Tristounette, la fille
Faisait des siestes l'après-midi
Même quand y pleuvait pas
Mangeait ses ongles et ses doigts
Perçait des trous dans ses bas

La seule chose qu'elle avait gardée:
Son pull, à lui
Blanc avec des rayures bleues
Matelot
Elle aurait dû y voir un signe
Que'que chose

Les matelots partent, c'pas compliqué
Sont pas capables de s'endurer
Quand y a le sol dessous leurs pieds

Elle aurait pu se préparer, au moins
Mettre son suit de deuil
Mais non.

Un pull blanc et bleu
Matelot.
Ça veut rien dire mais c'est beau
On peut faire des histoires avec

Hier, pas le choix y a fallu qu'elle l'étouffe
Dans un sac en plastique
Pour le redonner
Elle a fait deux trous
Juste au cas où
Il lui prendrait l'envie de s'échapper

S'en débarasser, c'était terrible
Elle avait mis son odeur
Dessus
Ses cheveux pis ses taches de rousseur
C'est bien connu:
C'est la dernière carte des désespérés
Après ça y a p'us d'espoir
On peut aller se rhabiller

"Bye bye capitaine
Oublie-moi pas trop, là-bas en mer
Et reste fier"

***

C'est le matin rue Mont-Royal
Ça sent les crêpes et le café
Pas pris la peine de se peigner
Les doigts plissés (décidé de faire la vaisselle, c'qui est déjà une bonne nouvelle).

Une autre fille.
Elle la voit, de loin
Pareil comme si elle avait eu un set de lumières
Autour d'la tête
Ou un panneau publicitaire
C'est parce qu'elle porte ses cheveux, pis son odeur
Pis ses taches de rousseurs
Sur un pull rayé
Blanc et bleu
Matelot.

lundi 14 juin 2010

C'était écrit dans le ciel... (Ou l'histoire de Benny).
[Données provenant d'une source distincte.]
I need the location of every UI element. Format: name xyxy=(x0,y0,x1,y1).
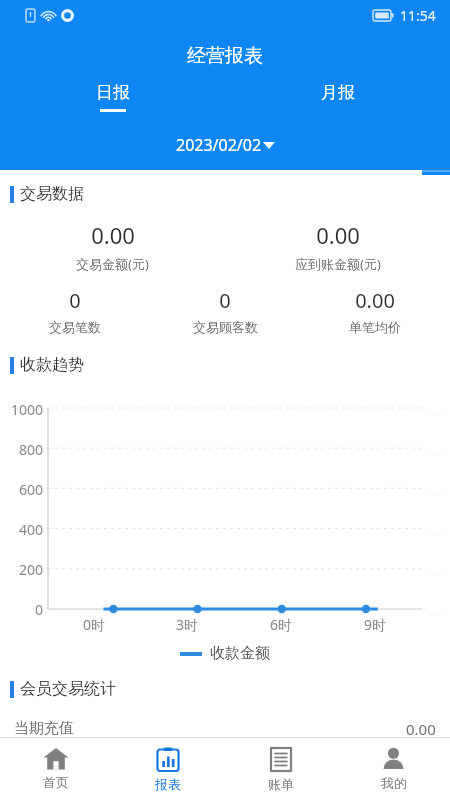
staticText: 账单 xyxy=(268,776,294,792)
button[interactable]: 月报 xyxy=(225,82,450,122)
staticText: 0 xyxy=(219,287,231,314)
button[interactable]: 首页 xyxy=(0,738,112,800)
staticText: 0 xyxy=(69,287,81,314)
staticText: 9时 xyxy=(364,615,387,634)
staticText: 200 xyxy=(19,560,44,579)
staticText: 6时 xyxy=(270,615,293,634)
staticText: 首页 xyxy=(43,774,69,790)
button[interactable]: 日报 xyxy=(0,82,225,122)
staticText: 会员交易统计 xyxy=(20,679,116,699)
staticText: 报表 xyxy=(155,776,181,792)
staticText: 月报 xyxy=(321,82,355,103)
staticText: 0时 xyxy=(83,615,106,634)
staticText: 收款金额 xyxy=(210,644,270,663)
staticText: 0.00 xyxy=(406,719,436,737)
staticText: 交易金额(元) xyxy=(76,255,149,273)
staticText: 交易数据 xyxy=(20,184,84,204)
staticText: 0 xyxy=(35,600,44,619)
staticText: 0.00 xyxy=(91,220,135,250)
staticText: 0.00 xyxy=(316,220,360,250)
button[interactable]: 我的 xyxy=(337,738,450,800)
staticText: 应到账金额(元) xyxy=(295,255,381,273)
staticText: 我的 xyxy=(381,775,407,791)
staticText: 交易笔数 xyxy=(49,319,101,335)
button[interactable]: 报表 xyxy=(112,738,224,800)
button[interactable]: 2023/02/02 xyxy=(166,129,285,161)
staticText: 日报 xyxy=(96,82,130,103)
staticText: 交易顾客数 xyxy=(193,319,258,335)
staticText: 当期充值 xyxy=(14,719,74,737)
staticText: 600 xyxy=(19,480,44,499)
staticText: 11:54 xyxy=(400,6,436,25)
staticText: 单笔均价 xyxy=(349,319,401,335)
staticText: 0.00 xyxy=(355,287,395,314)
staticText: 经营报表 xyxy=(187,44,263,68)
staticText: 400 xyxy=(19,520,44,539)
staticText: 收款趋势 xyxy=(20,355,84,375)
staticText: 1000 xyxy=(11,400,44,419)
staticText: 2023/02/02 xyxy=(176,134,262,156)
staticText: 800 xyxy=(19,440,44,459)
button[interactable]: 账单 xyxy=(224,738,337,800)
staticText: 3时 xyxy=(176,615,199,634)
Je voulais si fort qu'on m'aime. N'importe qui. N'importe quelle âme qui vive ou qui vive pas, ma mère mon père, mon t-shirt de Batman & Robin ou b'en un robineux rue Ontario. Quand j'étais haut comme une borne-fontaine, maman avait acheté une caméra vidéo et j'avais besoin de vivre, à l'intérieur. Quand la lumière rouge s'allumait, je gigotais, je criais, je montrais les dents, la langue, je chantais Jingle Bells, faisais des arabesques, je remuais ciel et terre, tant que j'avais l'impression de briller, dedans. Dedans la lentille. J'aimais son oeil globuleux et scintillant, et puis j'avais tout le temps le goût de me regarder sur la TV couleur, après. C'est pas particulièrement parce que je me trouvais beau, c'est pas particulièrement parce que j'avais envie de me noyer dedans moi. Mais il fallait bien que quelqu'un me regarde et quand moi je me regardais, c'était mieux que rien, il me semble.

Je sais que tout ça, c'est des problèmes de filles et que je devais être un peu spécial, d'un sens. Les petits gars qui veulent de l'attention, d'habitude, ils cassent les choses et les personnes et ils disent des gros mots. Moi, je chantais, je dansais et je faisais les yeux qui roulent et qui clignent vite, version Marilyn Monroe. À trois ans, j'avais appris mon livre du Dragon dans un chariot par coeur et j'étais allé voir les voisins, un par un, pour faire mon spectacle. Je savais tourner les pages au bon moment et prendre le bon ton pour que l'histoire soit belle, et tout. Les voisins trouvaient que j'étais un vrai génie et ils m'applaudissaient. Ensuite, j'ai commencé à être un peu plus grand et plus intéressant et j'ai appris le moonwalk plus imitation de Madonna version Like a virgin (mais je chantais pas pour vrai). J'ai battu tous les records de cotes d'écoute, au sens figuré. Quand on est comme je suis, sans histoire, de bonne famille, ni-beau-ni-laid, bien-mis-bien-éduqué, sensible au monde et à l'art, quand on fait encore pipi au lit, des fois, et qu'on est un peu grand, on fait ce qu'on peut. Moi, ça m'apaisait, pour un temps.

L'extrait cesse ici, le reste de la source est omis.